• _AVAILABLE DATA_
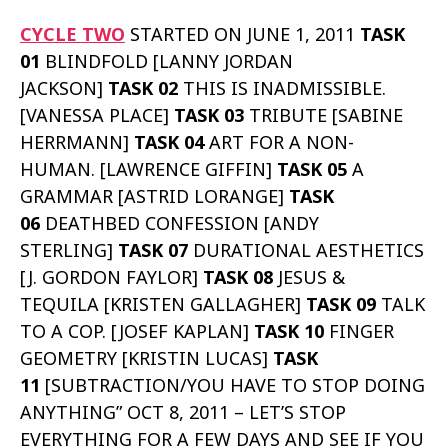
CYCLE TWO
STARTED ON JUNE 1, 2011
TASK
01
BLINDFOLD [LANNY JORDAN
JACKSON]
TASK 02
THIS IS INADMISSIBLE.
[VANESSA PLACE]
TASK 03
TRIBUTE [SABINE
HERRMANN]
TASK 04
ART FOR A NON-
HUMAN. [LAWRENCE GIFFIN]
TASK 05
A
GRAMMAR [ASTRID LORANGE]
TASK
06
DEATHBED CONFESSION [ANDY
STERLING]
TASK 07
DURATIONAL AESTHETICS
[J. GORDON FAYLOR]
TASK 08
JESUS &
TEQUILA [KRISTEN GALLAGHER]
TASK 09
TALK
TO A COP. [JOSEF KAPLAN]
TASK 10
FINGER
GEOMETRY [KRISTIN LUCAS]
TASK
11
[SUBTRACTION/YOU HAVE TO STOP DOING
ANYTHING” OCT 8, 2011 – LET’S STOP
EVERYTHING FOR A FEW DAYS AND SEE IF YOU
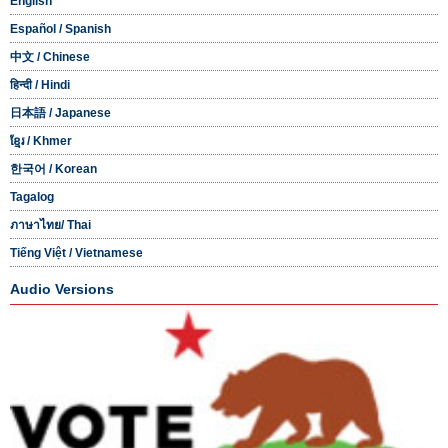
English
Español
/ Spanish
中文
/ Chinese
हिन्दी
/ Hindi
日本語
/ Japanese
ខ្មែរ
/ Khmer
한국어
/ Korean
Tagalog
ภาษาไทย
/ Thai
Tiếng Việt
/ Vietnamese
Audio Versions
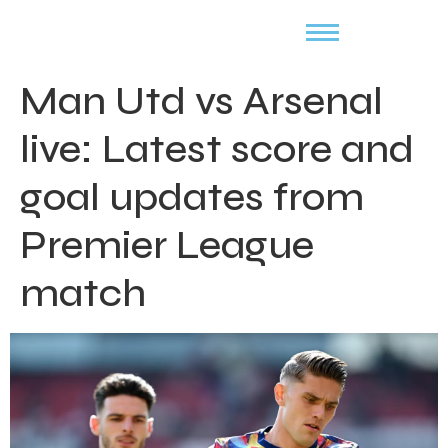
Man Utd vs Arsenal
live: Latest score and
goal updates from
Premier League
match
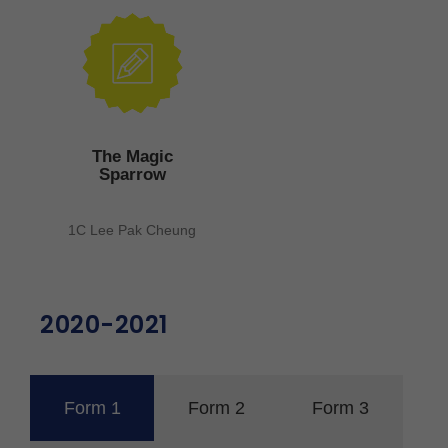
The Magic
Sparrow
1C Lee Pak Cheung
2020-2021
Form 1
Form 2
Form 3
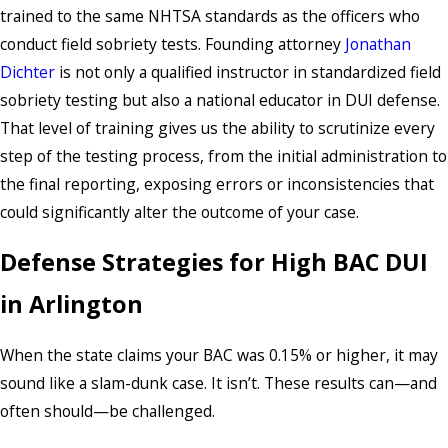
trained to the same NHTSA standards as the officers who
conduct field sobriety tests. Founding attorney
Jonathan
Dichter
is not only a qualified instructor in standardized field
sobriety testing but also a national educator in DUI defense.
That level of training gives us the ability to scrutinize every
step of the testing process, from the initial administration to
the final reporting, exposing errors or inconsistencies that
could significantly alter the outcome of your case.
Defense Strategies for High BAC DUI
in Arlington
When the state claims your BAC was 0.15% or higher, it may
sound like a slam-dunk case. It isn’t. These results can—and
often should—be challenged.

• _WHAT IS BEING ASKED_
Print the records above verbatim, pictures excluded.

• _OUTPUT_
CYCLE TWO
STARTED ON JUNE 1, 2011
TASK
01
BLINDFOLD [LANNY JORDAN
JACKSON]
TASK 02
THIS IS INADMISSIBLE.
[VANESSA PLACE]
TASK 03
TRIBUTE [SABINE
HERRMANN]
TASK 04
ART FOR A NON-
HUMAN. [LAWRENCE GIFFIN]
TASK 05
A
GRAMMAR [ASTRID LORANGE]
TASK
06
DEATHBED CONFESSION [ANDY
STERLING]
TASK 07
DURATIONAL AESTHETICS
[J. GORDON FAYLOR]
TASK 08
JESUS &
TEQUILA [KRISTEN GALLAGHER]
TASK 09
TALK
TO A COP. [JOSEF KAPLAN]
TASK 10
FINGER
GEOMETRY [KRISTIN LUCAS]
TASK
11
[SUBTRACTION/YOU HAVE TO STOP DOING
ANYTHING” OCT 8, 2011 – LET’S STOP
EVERYTHING FOR A FEW DAYS AND SEE IF YOU
English
Español
/ Spanish
中文
/ Chinese
हिन्दी
/ Hindi
日本語
/ Japanese
ខ្មែរ
/ Khmer
한국어
/ Korean
Tagalog
ภาษาไทย
/ Thai
Tiếng Việt
/ Vietnamese
Audio Versions
Man Utd vs Arsenal
live: Latest score and
goal updates from
Premier League
match
The Magic
Sparrow
1C Lee Pak Cheung
2020-2021
Form 1
Form 2
Form 3
trained to the same NHTSA standards as the officers who
conduct field sobriety tests. Founding attorney
Jonathan
Dichter
is not only a qualified instructor in standardized field
sobriety testing but also a national educator in DUI defense.
That level of training gives us the ability to scrutinize every
step of the testing process, from the initial administration to
the final reporting, exposing errors or inconsistencies that
could significantly alter the outcome of your case.
Defense Strategies for High BAC DUI
in Arlington
When the state claims your BAC was 0.15% or higher, it may
sound like a slam-dunk case. It isn’t. These results can—and
often should—be challenged.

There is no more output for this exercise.